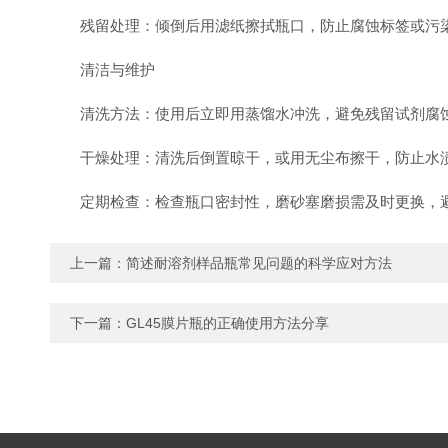
残留处理：倾倒后用滤纸擦拭瓶口，防止腐蚀标签或污
清洁与维护
清洗方法：使用后立即用蒸馏水冲洗，避免残留试剂腐蚀
干燥处理：清洗后倒置晾干，或用无尘布擦干，防止水
定期检查：检查瓶口密封性，磨砂塞磨损需及时更换，
上一篇：
简述耐溶剂样品瓶常见问题的科学应对方法
下一篇：
GL45膜片瓶的正确使用方法分享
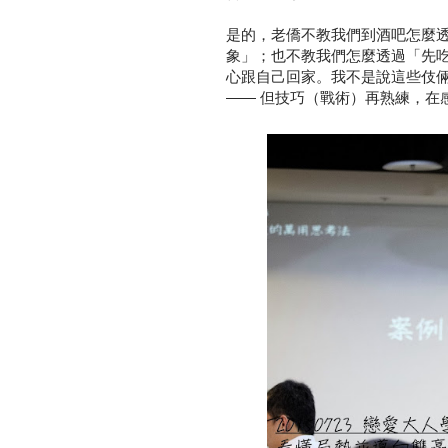
是的，老僑不教我們到酒吧怎麼
象」；也不教我們怎麼透過「先
心跟自己回家。我不是說這些伎
—— 但技巧（戰術）再熟練，在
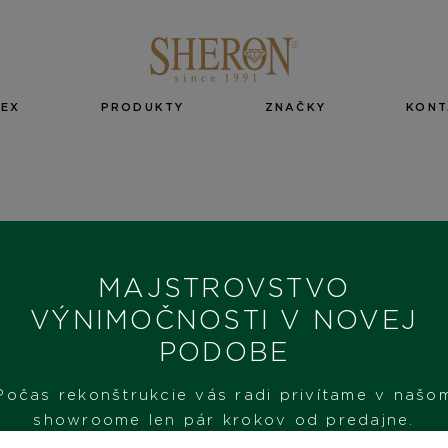
EX
PRODUKTY
ZNAČKY
KONT
MAJSTROVSTVO
FILTER PRODUKTOV
VÝNIMOČNOSTI V NOVEJ
PODOBE
Počas rekonštrukcie vás radi privítame v našo
showroome len pár krokov od predajne.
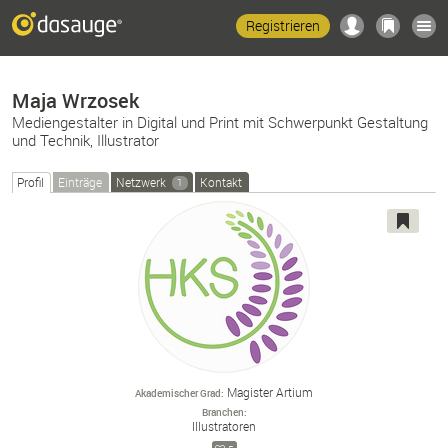
Registrieren
Maja Wrzosek
Mediengestalter in Digital und Print mit Schwerpunkt Gestaltung
und Technik, Illustrator
Profil
Einträge
Netzwerk
Kontakt
1
Magister Artium
Akademischer Grad
Branchen
Illustratoren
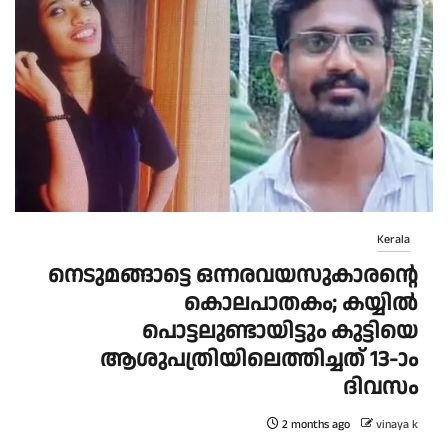
Kerala
നെടുമങ്ങാട്ടെ ഒന്നരവയസുകാരന്റെ
കൊലപാതകം; കയ്യിൽ
പൊട്ടലുണ്ടായിട്ടും കുട്ടിയെ
ആശുപത്രിയിലെത്തിച്ചത് 13-ാം
ദിവസം
2 months ago
vinaya k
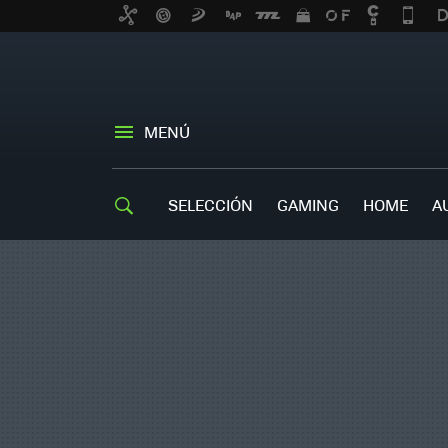
MENÚ
SELECCIÓN
GAMING
HOME
A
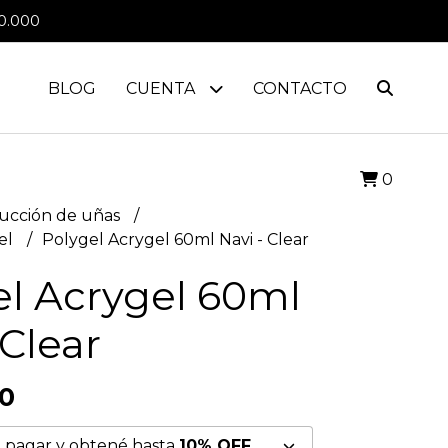
0.000
BLOG
CUENTA
CONTACTO
0
ucción de uñas
el
Polygel Acrygel 60ml Navi - Clear
el Acrygel 60ml
 Clear
00
 pagar y obtené hasta
10% OFF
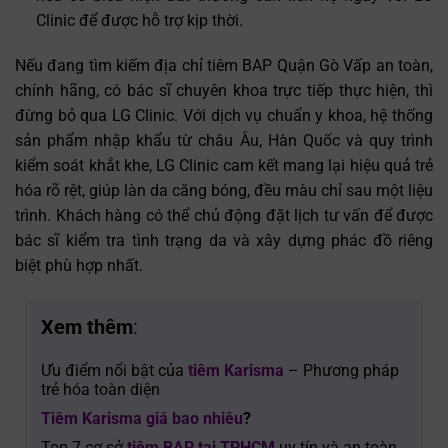
Clinic để được hỗ trợ kịp thời.
Nếu đang tìm kiếm địa chỉ tiêm BAP Quận Gò Vấp an toàn,
chính hãng, có bác sĩ chuyên khoa trực tiếp thực hiện, thì
đừng bỏ qua LG Clinic. Với dịch vụ chuẩn y khoa, hệ thống
sản phẩm nhập khẩu từ châu Âu, Hàn Quốc và quy trình
kiểm soát khắt khe, LG Clinic cam kết mang lại hiệu quả trẻ
hóa rõ rệt, giúp làn da căng bóng, đều màu chỉ sau một liệu
trình. Khách hàng có thể chủ động đặt lịch tư vấn để được
bác sĩ kiểm tra tình trạng da và xây dựng phác đồ riêng
biệt phù hợp nhất.
Xem thêm
:
Ưu điểm nổi bật của
tiêm Karisma
– Phương pháp
trẻ hóa toàn diện
Tiêm Karisma giá bao nhiêu
?
Top 7 cơ sở
tiêm BAP tại TPHCM
uy tín và an toàn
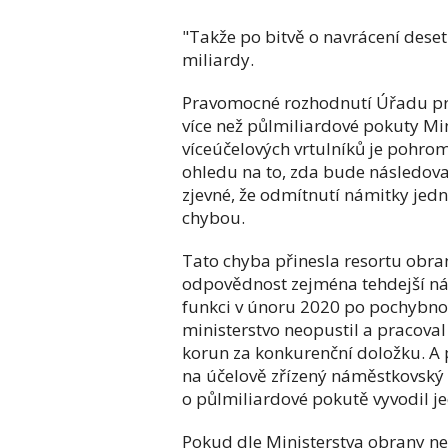
"Takže po bitvě o navrácení deseti
miliardy.
Pravomocné rozhodnutí Úřadu pr
více než půlmiliardové pokuty Mi
víceúčelových vrtulníků je pohro
ohledu na to, zda bude následovat
zjevné, že odmítnutí námitky jed
chybou.
Tato chyba přinesla resortu obran
odpovědnost zejména tehdejší nám
funkci v únoru 2020 po pochybno
ministerstvo neopustil a pracoval
korun za konkurenční doložku. A p
na účelově zřízený náměstkovský 
o půlmiliardové pokutě vyvodil j
Pokud dle Ministerstva obrany n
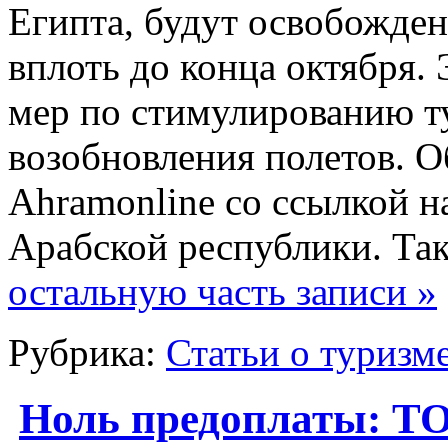
Египта, будут освобожден
вплоть до конца октября.
мер по стимулированию т
возобновления полетов. О
Ahramonline cо ссылкой н
Арабской республики. Так
остальную часть записи »
Рубрика:
Статьи о туризм
Ноль предоплаты: ТО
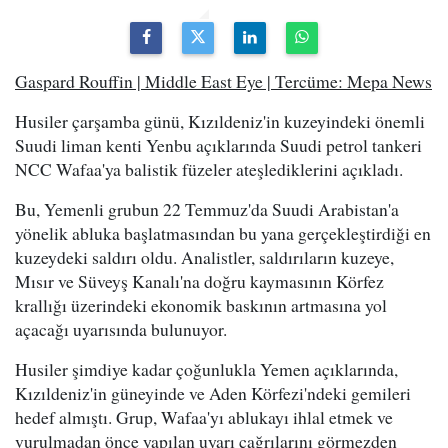
Gaspard Rouffin | Middle East Eye | Tercüme: Mepa News
Husiler çarşamba günü, Kızıldeniz'in kuzeyindeki önemli
Suudi liman kenti Yenbu açıklarında Suudi petrol tankeri
NCC Wafaa'ya balistik füzeler ateşlediklerini açıkladı.
Bu, Yemenli grubun 22 Temmuz'da Suudi Arabistan'a
yönelik abluka başlatmasından bu yana gerçekleştirdiği en
kuzeydeki saldırı oldu. Analistler, saldırıların kuzeye,
Mısır ve Süveyş Kanalı'na doğru kaymasının Körfez
krallığı üzerindeki ekonomik baskının artmasına yol
açacağı uyarısında bulunuyor.
Husiler şimdiye kadar çoğunlukla Yemen açıklarında,
Kızıldeniz'in güneyinde ve Aden Körfezi'ndeki gemileri
hedef almıştı. Grup, Wafaa'yı ablukayı ihlal etmek ve
vurulmadan önce yapılan uyarı çağrılarını görmezden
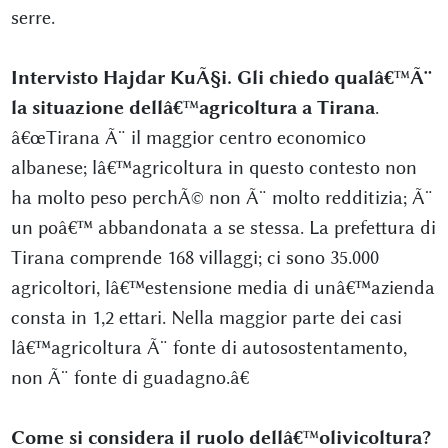
serre.
Intervisto Hajdar KuÃ§i. Gli chiedo qualâ€™Ã¨
la situazione dellâ€™agricoltura a Tirana
.
â€œTirana Ã¨ il maggior centro economico
albanese; lâ€™agricoltura in questo contesto non
ha molto peso perchÃ© non Ã¨ molto redditizia; Ã¨
un poâ€™ abbandonata a se stessa. La prefettura di
Tirana comprende 168 villaggi; ci sono 35.000
agricoltori, lâ€™estensione media di unâ€™azienda
consta in 1,2 ettari. Nella maggior parte dei casi
lâ€™agricoltura Ã¨ fonte di autosostentamento,
non Ã¨ fonte di guadagno.â€
Come si considera il ruolo dellâ€™olivicoltura?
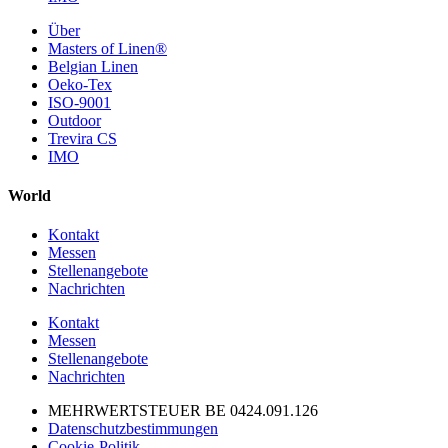
Über
Masters of Linen®
Belgian Linen
Oeko-Tex
ISO-9001
Outdoor
Trevira CS
IMO
World
Kontakt
Messen
Stellenangebote
Nachrichten
Kontakt
Messen
Stellenangebote
Nachrichten
MEHRWERTSTEUER BE 0424.091.126
Datenschutzbestimmungen
Cookie-Politik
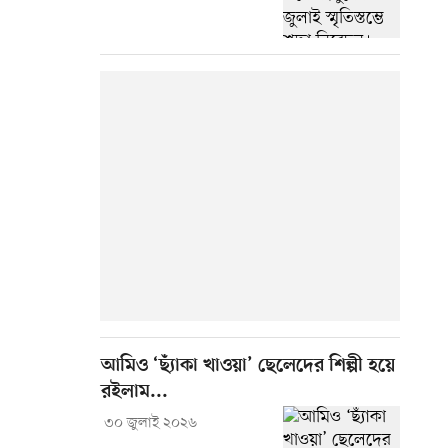
আমিও ‘ছ্যাঁকা খাওয়া’ ছেলেদের শিল্পী হয়ে
রইলাম...
৩০ জুলাই ২০২৬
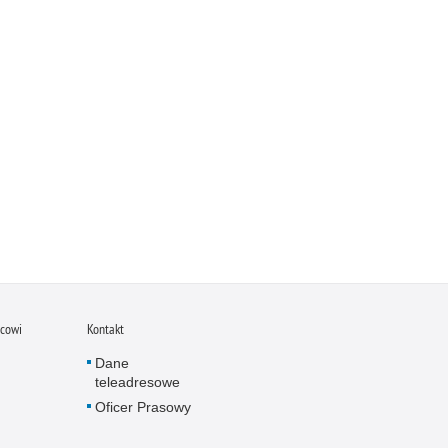
icowi
Kontakt
Dane
teleadresowe
Oficer Prasowy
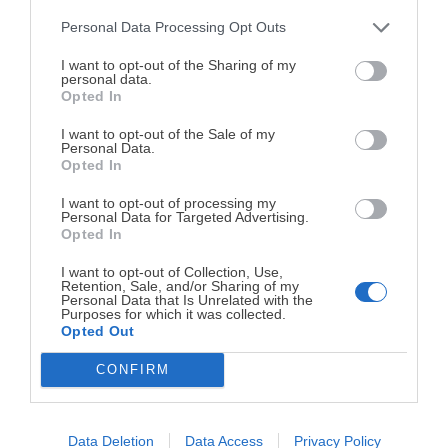
y/o fondant! Saludos
Personal Data Processing Opt Outs
¡MI LIBRO DE COCINA YA ESTÁ
DISPONIBLE!
I want to opt-out of the Sharing of my
RESPONDER
personal data.
Opted In
Tu tiempo vale más que una receta
complicada.
SEMBRADA DE BOMBILLAS
I want to opt-out of the Sale of my
Personal Data.
23 enero, 2015 a las 12:30
He diseñado este libro para ti:
100 recetas
Opted In
rápidas, ricas y nutritivas
que caben en tu
Gracias por estos post, nunca le había dado
I want to opt-out of processing my
agenda. Sin complicaciones y para familias
Personal Data for Targeted Advertising.
mucha importancia, a partir de ahora lo haré.
reales.
Opted In
un saludo.
I want to opt-out of Collection, Use,
Retention, Sale, and/or Sharing of my
¡RESERVAR MI EJEMPLAR
RESPONDER
Personal Data that Is Unrelated with the
Purposes for which it was collected.
AHORA!
Opted Out
MAITE
CONFIRM
23 enero, 2015 a las 12:38
¡No lo dejes pasar! Solo quedan
0
días para
conseguirlo
Con pequeños trucos como este
podemos conseguir un gran
Data Deletion
Data Access
Privacy Policy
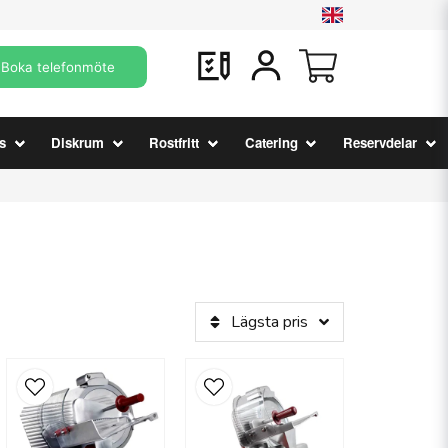
Boka telefonmöte
s
Diskrum
Rostfritt
Catering
Reservdelar
Lägsta pris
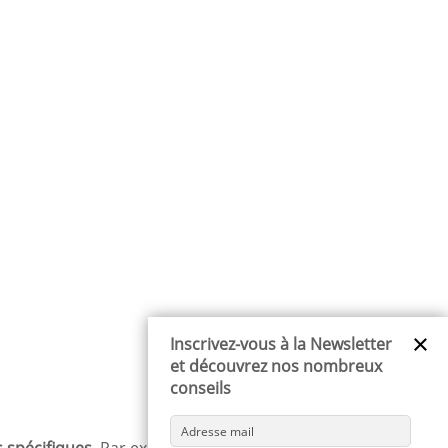
×
Inscrivez-vous à la Newsletter
et découvrez nos nombreux
conseils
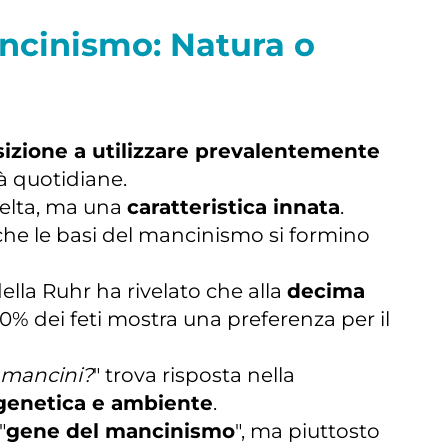
ancinismo: Natura o
izione a utilizzare prevalentemente
tà quotidiane.
elta, ma una
caratteristica innata
.
che le basi del mancinismo si formino
ella Ruhr ha rivelato che alla
decima
l 10% dei feti mostra una preferenza per il
 mancini?
" trova risposta nella
 genetica e ambiente
.
"
gene del mancinismo
", ma piuttosto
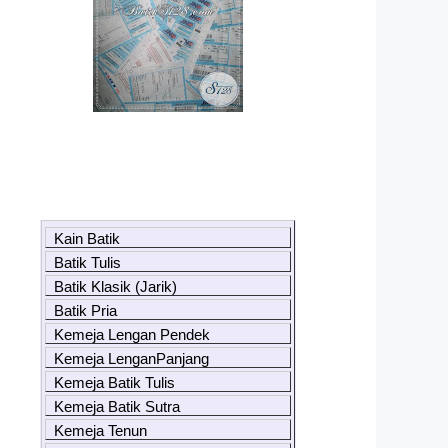
Kain Batik
Batik Tulis
Batik Klasik (Jarik)
Batik Pria
Kemeja Lengan Pendek
Kemeja LenganPanjang
Kemeja Batik Tulis
Kemeja Batik Sutra
Kemeja Tenun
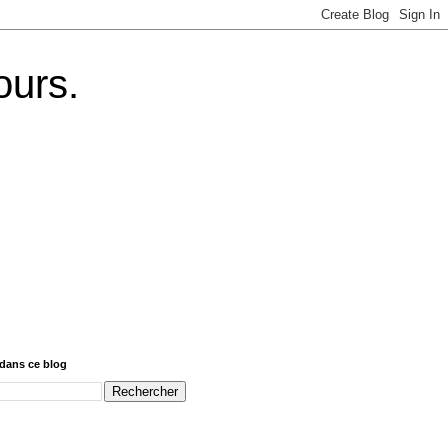
ours.
dans ce blog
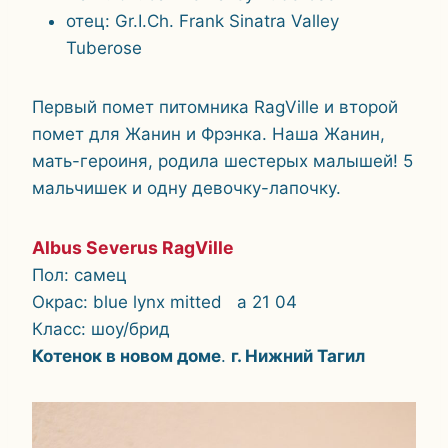
отец: Gr.I.Ch. Frank Sinatra Valley
Tuberose
Первый помет питомника RagVille и второй
помет для Жанин и Фрэнка. Наша Жанин,
мать-героиня, родила шестерых малышей! 5
мальчишек и одну девочку-лапочку.
Albus Severus RagVille
Пол: самец
Окрас: blue lynx mitted a 21 04
Класс: шоу/брид
Котенок в новом доме
.
г. Нижний Тагил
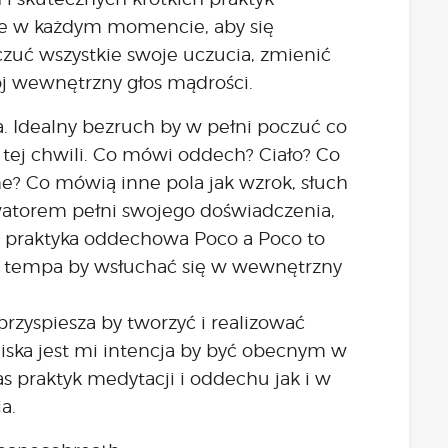
e w każdym momencie, aby się
czuć wszystkie swoje uczucia, zmienić
ój wewnętrzny głos mądrości.
. Idealny bezruch by w pełni poczuć co
ej chwili. Co mówi oddech? Ciało? Co
? Co mówią inne pola jak wzrok, słuch
rwatorem pełni swojego doświadczenia,
 i praktyka oddechowa Poco a Poco to
ia tempa by wsłuchać się w wewnętrzny
zyspiesza by tworzyć i realizować
Bliska jest mi intencja by być obecnym w
praktyk medytacji i oddechu jak i w
a.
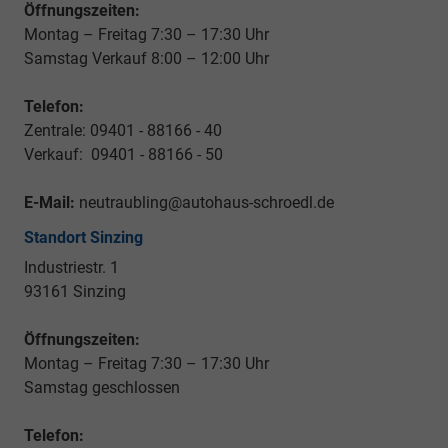
Öffnungszeiten:
Montag – Freitag 7:30 – 17:30 Uhr
Samstag Verkauf 8:00 – 12:00 Uhr
Telefon:
Zentrale: 09401 - 88166 - 40
Verkauf: 09401 - 88166 - 50
E-Mail:
neutraubling@autohaus-schroedl.de
Standort Sinzing
Industriestr. 1
93161 Sinzing
Öffnungszeiten:
Montag – Freitag 7:30 – 17:30 Uhr
Samstag geschlossen
Telefon:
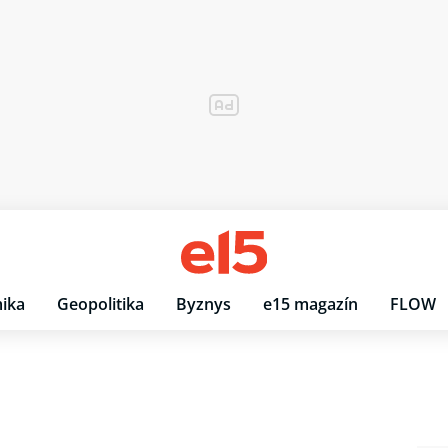
ika
Geopolitika
Byznys
e15 magazín
FLOW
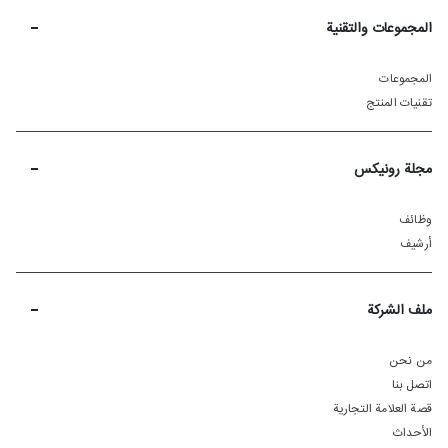
-
المجموعات والتقنية
المجموعات
تقنيات المنتج
-
مجلة رونیکس
وظائف
أرشيف
-
ملف الشركة
من نحن
اتصل بنا
قصة العلامة التجارية
الأحداث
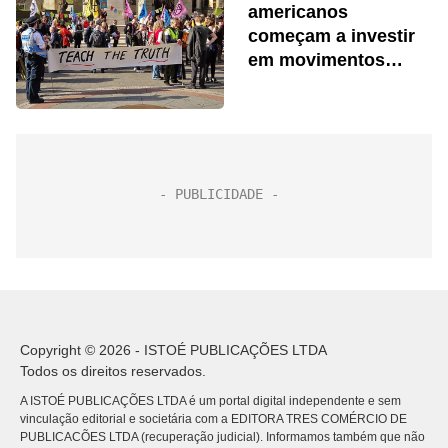
americanos
começam a investir
em movimentos
ambientalistas
Copyright © 2026 - ISTOÉ PUBLICAÇÕES LTDA
Todos os direitos reservados.
A ISTOÉ PUBLICAÇÕES LTDA é um portal digital independente e sem
vinculação editorial e societária com a EDITORA TRES COMÉRCIO DE
PUBLICACÕES LTDA (recuperação judicial). Informamos também que não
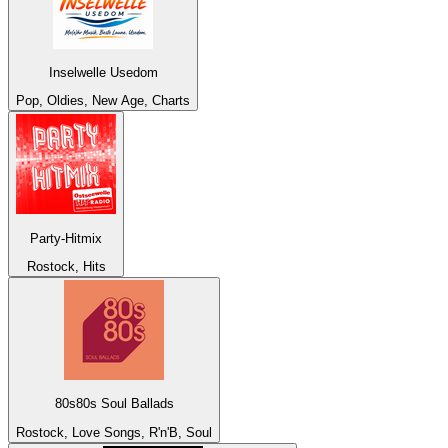
Inselwelle Usedom
Pop, Oldies, New Age, Charts
Party-Hitmix
Rostock, Hits
80s80s Soul Ballads
Rostock, Love Songs, R'n'B, Soul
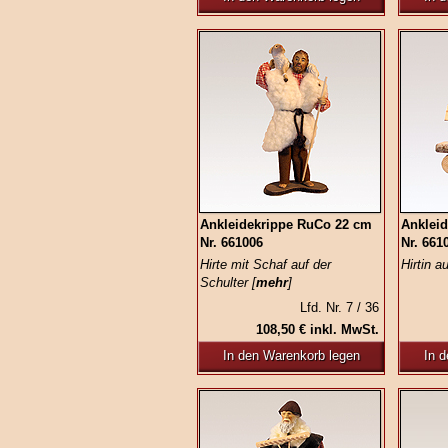
Ankleidekrippe RuCo 22 cm
Anklei
Nr. 661006
Nr. 661
Hirte mit Schaf auf der
Hirtin a
Schulter [
mehr
]
Lfd. Nr. 7 / 36
108,50 € inkl. MwSt.
In den Warenkorb legen
In 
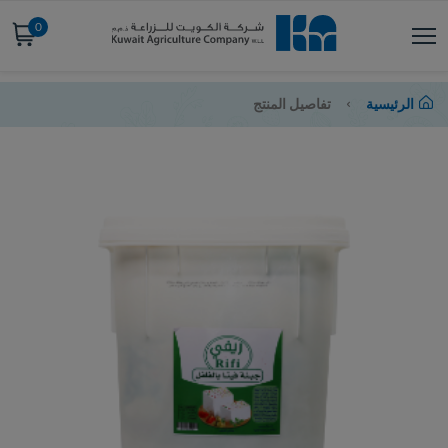
0
الرئيسية
تفاصيل المنتج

- [Problem to solve] Begin with the line containing "Hirte mit Schaf auf der", stop at the last line of the records above, and copy every line in between exactly, both ends included, with no pictures.

- [Solution]
Hirte mit Schaf auf der
Hirtin a
Schulter [
mehr
]
Lfd. Nr. 7 / 36
108,50 € inkl. MwSt.
In den Warenkorb legen
In 
0
الرئيسية
تفاصيل المنتج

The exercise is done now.